Mordprozess I

„Ich wollte nicht, dass sie stirbt“

Ein aus Syrien Geflüchteter tötete seine Ehefrau mit fünf Stichen.

Wien. „Im Normalfall stirbt ein Mensch, wenn er fünf Mal gestochen wird. Aber das habe ich mir damals nicht gedacht. Ich wollte nicht, dass sie stirbt.“

So versuchte sich ein 52-Jähriger, am Freitag vor dem Richter zu rechtfertigen. Er ist angeklagt, im Februar seine Ehefrau mit einem sieben Zentimeter langen Obstmesser erstochen zu haben. Mit fünf Stichen.

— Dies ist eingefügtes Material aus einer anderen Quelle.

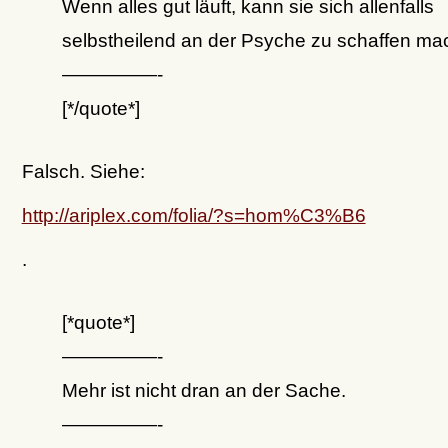
Wenn alles gut läuft, kann sie sich allenfalls
selbstheilend an der Psyche zu schaffen ma
—————-
[*/quote*]
Falsch. Siehe:
http://ariplex.com/folia/?s=hom%C3%B6
.
[*quote*]
—————-
Mehr ist nicht dran an der Sache.
—————-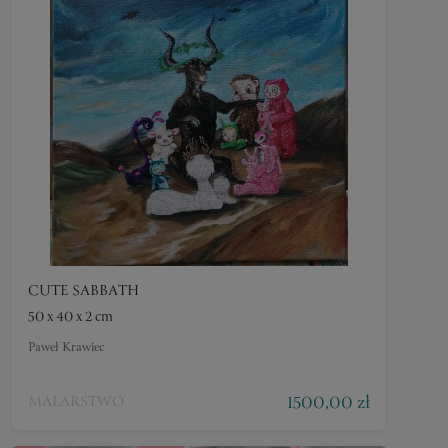
CUTE SABBATH
50 x 40 x 2 cm
Paweł Krawiec
1500,00 zł
MALARSTWO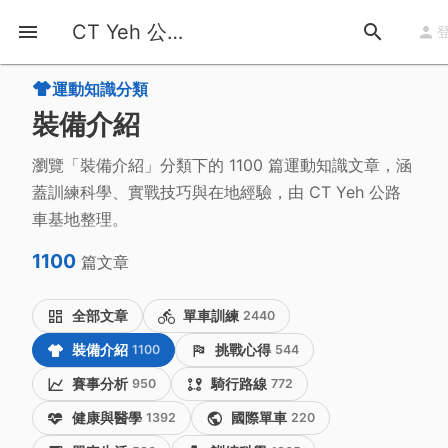
首頁
運動知識
類別
Equipment Review
CT Yeh 公路車基地
運動知識分類
裝備介紹
瀏覽「裝備介紹」分類下的 1100 篇運動知識文章，涵
蓋訓練科學、實戰技巧與在地經驗，由 CT Yeh 公路
車基地整理。
1100
篇文章
全部文章
單車訓練
2440
裝備介紹
1100
挑戰心得
544
賽事分析
950
騎行路線
772
健康與醫學
1392
國際單車
220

Er habe die 45-Jährige geliebt. Sie habe sich aber nicht in seinem Sinne benommen, habe „die ganze Zeit am Handy geschrieben“. Und weiter: „Ich wollte nicht, dass sie eine schlechte Art kriegt. Ich wollte, dass sie sich auf uns konzentriert.“ Das Paar hatte 2002 in Syrien geheiratet, 2003 kam ein Sohn zur Welt, 2014 flüchtete der Mann nach Wien, zwei Jahre später kamen Frau und Kind nach.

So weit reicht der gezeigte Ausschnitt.